While the choice of color palette is largely personal preference, two considerations are worth mentioning. First, although the green-black-red color scheme is extremely common due to its relation to red/green channels in microarray experiments, it cannot be interpreted by the color blind. For this reason, it should be avoided. Second, dark colors can be harder to distinguish from one another compared to light colors, as evidenced by comparing the bluered and greenred color schemes in Figure 5. In order to maximize the ability to distinguish colors in midranges, using a light "mid" color may be preferable.

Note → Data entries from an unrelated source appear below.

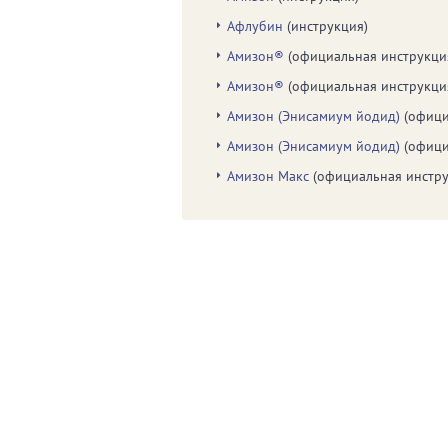
Афлубин
(инструкция)
Амизон®
(официальная инструкци
Амизон®
(официальная инструкци
Амизон (Энисамиум йодид)
(офици
Амизон (Энисамиум йодид)
(офици
Амизон Макс
(официальная инстру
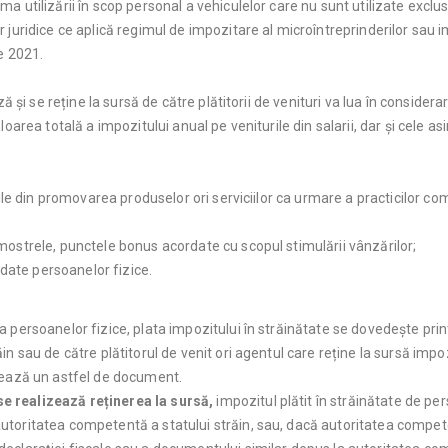
 utilizării în scop personal a vehiculelor care nu sunt utilizate exclusi
juridice ce aplică regimul de impozitare al microîntreprinderilor sau im
e 2021.
ă și se reține la sursă de către plătitorii de venituri va lua în considerare
oarea totală a impozitului anual pe veniturile din salarii, dar și cele asi
rile din promovarea produselor ori serviciilor ca urmare a practicilor co
, mostrele, punctele bonus acordate cu scopul stimulării vânzărilor;
date persoanelor fizice.
 persoanelor fizice, plata impozitului în străinătate se dovedește print
n sau de către plătitorul de venit ori agentul care reține la sursă impozi
rează un astfel de document.
se realizează reținerea la sursă,
impozitul plătit în străinătate de pe
 autoritatea competentă a statului străin, sau, dacă autoritatea compet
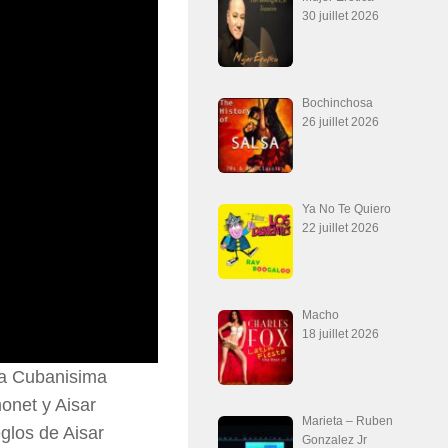
30 juillet 2026
Bochinchosa
26 juillet 2026
Ya No Te Quiero
22 juillet 2026
Macho
18 juillet 2026
“La Cubanisima
onet y Aisar
Marieta – Ruben
glos de Aisar
Gonzalez Jr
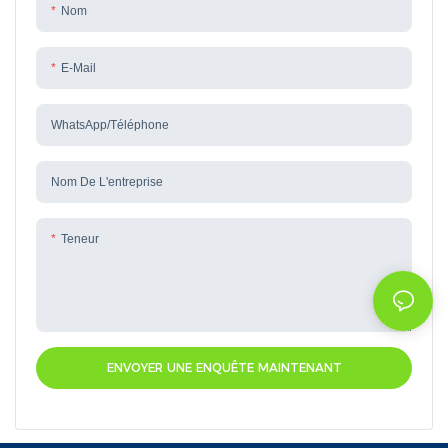
Nom
E-Mail
WhatsApp/téléphone
Nom De L'entreprise
Teneur
ENVOYER UNE ENQUÊTE MAINTENANT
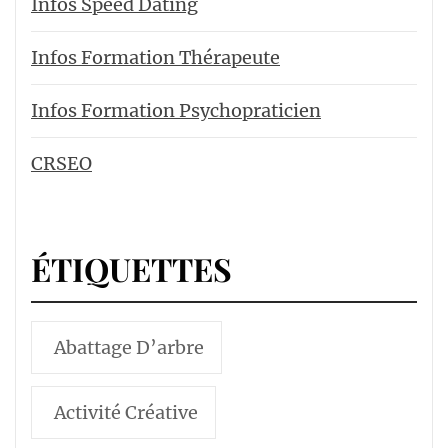
Infos Speed Dating
Infos Formation Thérapeute
Infos Formation Psychopraticien
CRSEO
ÉTIQUETTES
Abattage D’arbre
Activité Créative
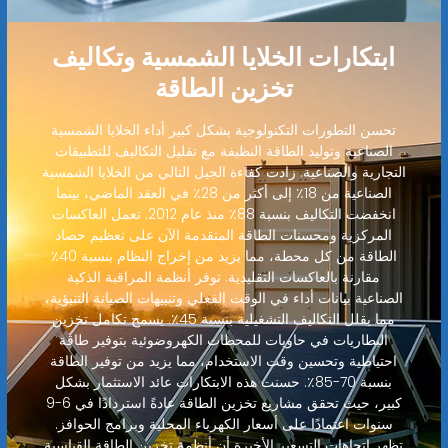
ابتكارات الخلايا الشمسية وتكاليف
تخزين الطاقة
تحسن التطورات التكنولوجية بشكل كبير أداء الخلايا الشمسية
الصناعية وتوليد الطاقة النظيفة مع تقليل التكاليف للتطبيقات
التجارية والصناعية. زادت كفاءة الجيل التالي من الخلايا الشمسية
الصناعية من 18٪ إلى أكثر من 28٪ في العقد الماضي، بينما
انخفضت التكاليف بنسبة 88٪ منذ عام 2012. تعمل العاكسات
المركزية ومحسنات الطاقة المتقدمة الآن على تعظيم حصاد
الطاقة من كل محطة، مما يزيد من إخراج النظام بنسبة 40٪
مقارنة بالعاكسات التقليدية. توفر أنظمة المراقبة الذكية
الصناعية بيانات أداء في الوقت الفعلي وتنبيهات الصيانة التنبؤية،
مما يقلل التكاليف التشغيلية بنسبة 45٪. يسمح تكامل تخزين
البطاريات في حاويات للمحطات الكهروضوئية بتوفير طاقة
احتياطية وتحسين وقت الاستخدام، مما يزيد من توفير الطاقة
بنسبة 70-85٪. حسنت هذه الابتكارات عائد الاستثمار بشكل
كبير، حيث تحقق مشاريع تخزين الطاقة عادةً استردادًا في 6-9
سنوات اعتمادًا على أسعار الكهرباء المحلية وبرامج الحوافز.
تظهر اتجاهات التسعير الأخيرة أن أنظمة تخزين الطاقة القياسية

The gplots package also contains pre-defined palettes particularly common in high throughput biological experiments including redgreen, greenred bluered, and redblue. This author prefers the bluered scheme, where low values are blue, middle values are white, and high values are red. This palette will be utilized throughout the remainder of this tutorial.

## Extras

Although the basic components discussed above are shared by all heat map functions, the implementation of other features varies significantly. While it is beyond the scope of this tutorial to provide an in-depth review of all the features of all the functions, three features in particular require mentioning.

### Color key

A color key is used to show the map between the data range (after scaling) and the colors. For any matrix, this can be useful in demonstrating which color(s) represent smaller values and which represent larger values. It becomes far more important when the data values have an explicit meaning. For example, a correlation matrix may contain values in the range of -1 and 1. When all the correlations contained in the matrix are greater than 0, using a blue-white-red color scheme without careful consideration of the breaks could produce a misleading visualization. By including a color key, such a mistake can be caught and corrected.

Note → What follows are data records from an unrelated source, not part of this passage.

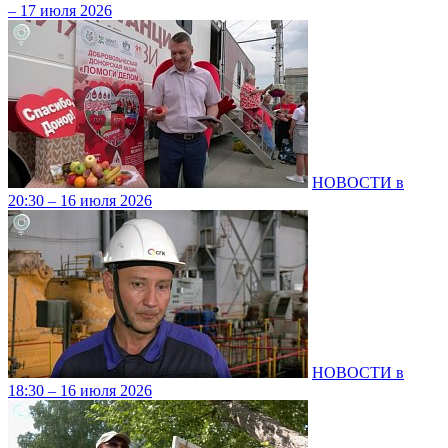
– 17 июля 2026
НОВОСТИ в
20:30 – 16 июля 2026
НОВОСТИ в
18:30 – 16 июля 2026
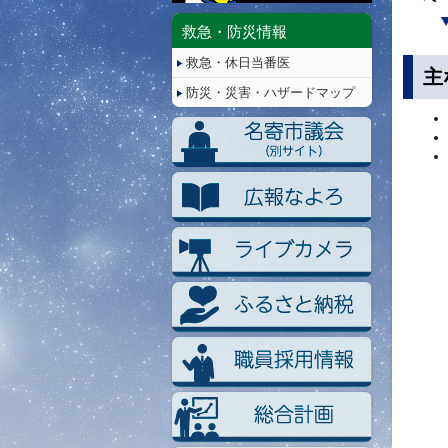
停
止/
救急・防災情報
再
救急・休日当番医
生
主
防災・災害・ハザードマップ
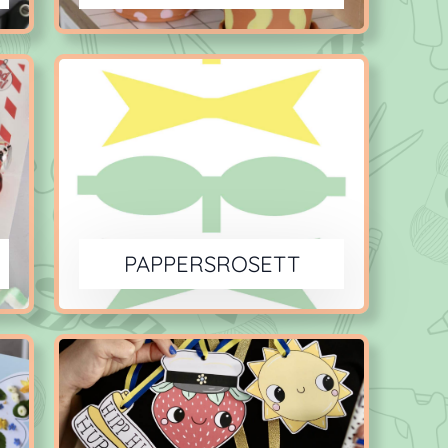
PAPPERSROSETT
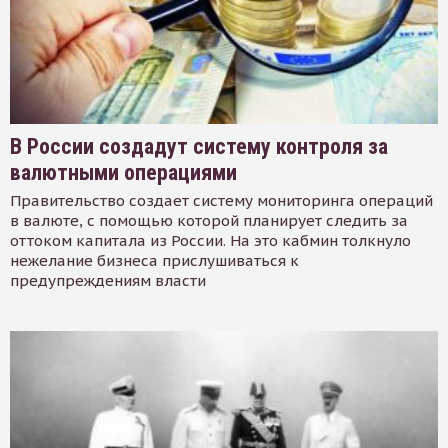
В России создадут систему контроля за
валютными операциями
Правительство создает систему мониторинга операций
в валюте, с помощью которой планирует следить за
оттоком капитала из России. На это кабмин толкнуло
нежелание бизнеса прислушиваться к
предупреждениям власти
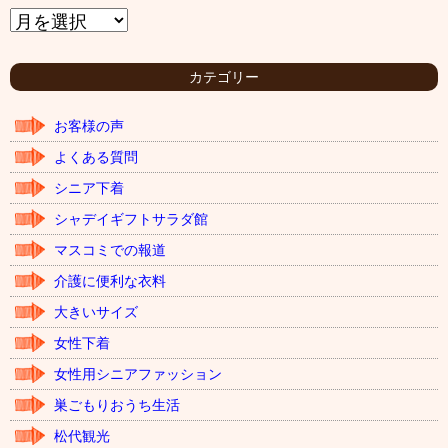
ア
ー
カ
イ
カテゴリー
ブ
お客様の声
よくある質問
シニア下着
シャデイギフトサラダ館
マスコミでの報道
介護に便利な衣料
大きいサイズ
女性下着
女性用シニアファッション
巣ごもりおうち生活
松代観光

The functions heatmap_2, and heatmap.2 will produce legends as part of the heat map graphics. Color keys can be created manually for functions which will not create them or in cases where a non-standard key may be desired, as shown in Figure 4.

### Group labels

Group labels provide the final piece of information for a heat map. They allow us to incorporate known group memberships (e.g. the disease group or gender for a sample, the protein membership of a peptide, or the annotation of a protein) into the heat map picture. This information can be used to determine (1) whether groups of samples or features with the same group membership tend to cluster together and (2) if subgroups of samples or features with the same group membership have a distinct profile.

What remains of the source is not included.